According to new research by Anna Koczwara, Jo Silvester, and Vibeke Meinke from Goldsmiths College, gender stereotypes have been found to evade even the most sophisticated of recruitment interviews, with interviewers subconsciously preferring different body language from male and female candidates.
The researchers found that women who adopted more ‘feminine’ behaviours, such as looking away, were rated more highly than females who used more masculine or assertive behaviours. The reverse was found to be true for males. Men who made more direct contact and fiddled less were rated more highly than their male colleagues.
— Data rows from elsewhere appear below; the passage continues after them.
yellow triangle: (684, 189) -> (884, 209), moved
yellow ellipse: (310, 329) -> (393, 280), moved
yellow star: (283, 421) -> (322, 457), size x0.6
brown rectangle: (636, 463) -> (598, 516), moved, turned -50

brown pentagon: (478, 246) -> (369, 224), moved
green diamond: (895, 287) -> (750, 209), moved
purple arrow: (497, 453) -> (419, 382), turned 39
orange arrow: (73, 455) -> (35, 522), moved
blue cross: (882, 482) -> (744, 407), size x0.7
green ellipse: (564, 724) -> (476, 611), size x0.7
Furthermore, in terms of the verbal behaviours associated with interview success, male candidates who articulate their responsibility for the outcome of a situation were rate more highly than other male colleagues. For example, saying ‘I got the job because I spent a long time researching the company’ was rated more highly than saying ‘I was just lucky’. Interestingly, this effect is not found to be significant in female candidates.
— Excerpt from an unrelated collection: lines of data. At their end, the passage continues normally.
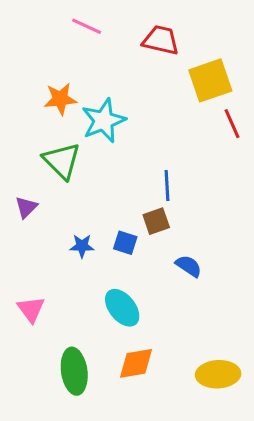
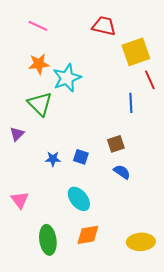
pink line: (87, 26) -> (38, 26), moved
blue line: (167, 186) -> (131, 103), moved
brown square: (156, 221) -> (116, 144), moved

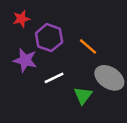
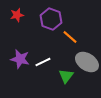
purple hexagon: (49, 38) -> (51, 19), moved
purple star: (25, 60) -> (20, 59), moved

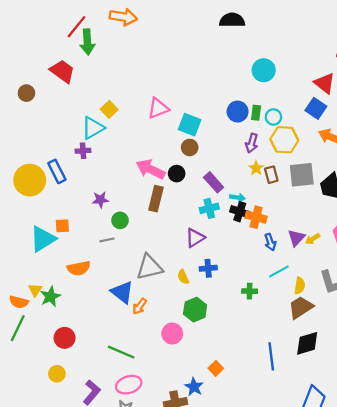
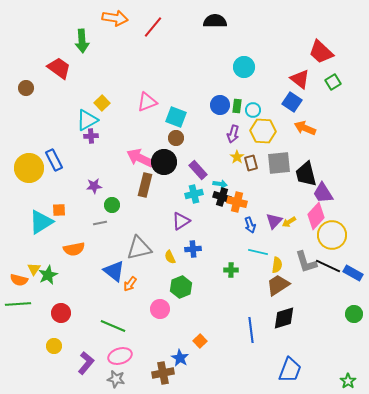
red line: (77, 27) -> (153, 27), moved
purple cross: (83, 151) -> (91, 136), moved
black circle: (177, 174) -> (164, 162), size x1.6
cyan line: (279, 272) -> (258, 252), turned 42
green line: (18, 328) -> (18, 304), turned 60

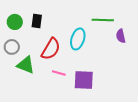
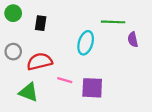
green circle: (15, 22) -> (13, 13), moved
red semicircle: (51, 49) -> (40, 61), moved, turned -135
green triangle: (26, 65) -> (29, 92), moved

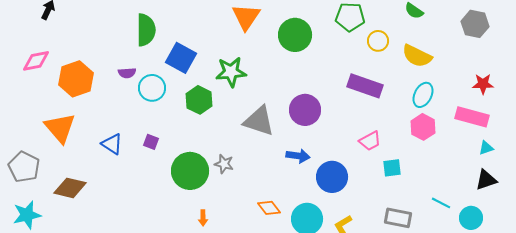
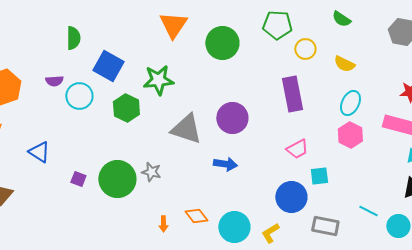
green semicircle: (146, 30) -> (73, 38), size x0.7
yellow semicircle: (417, 56) -> (344, 64), size x0.7
purple rectangle: (365, 86) -> (292, 94), turned 60
purple square: (151, 142) -> (78, 179), moved
blue circle: (332, 177) -> (291, 197), moved
orange arrow: (203, 218) -> (163, 224), moved

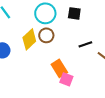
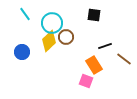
cyan circle: (45, 13) -> (52, 23), moved
orange rectangle: (59, 68) -> (94, 65), moved

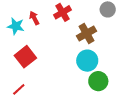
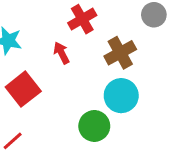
red arrow: (34, 18) -> (61, 53), moved
green circle: (98, 81) -> (94, 126), moved

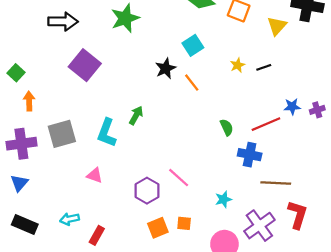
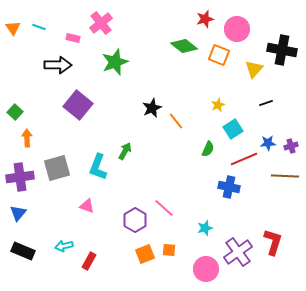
cyan square: (193, 45) -> (233, 129), moved
black line: (264, 67) -> (266, 103), moved
green semicircle: (227, 127) -> (208, 149), moved, turned 49
brown line: (276, 183) -> (285, 176), moved

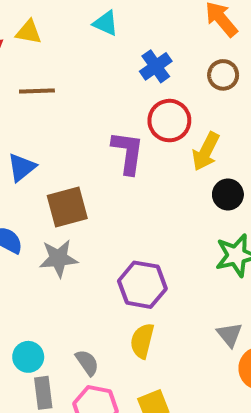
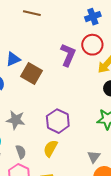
blue triangle: (22, 167) -> (13, 59), moved
brown square: (67, 207) -> (31, 73), turned 30
gray star: (58, 258) -> (16, 120), moved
The research was based on a study of sixty final year undergraduate students who took part in simulated selection interviews with trained interviewers. In essence, stereotypes of what is a ‘good’ female or ‘good’ male candidates were found to exist. The researchers hope that the study would raise awareness among interviewers to enable them to guard against such unconscious discrimination.
The research was presented at the British Psychological Scoeity’s Occupational Psychology Conference.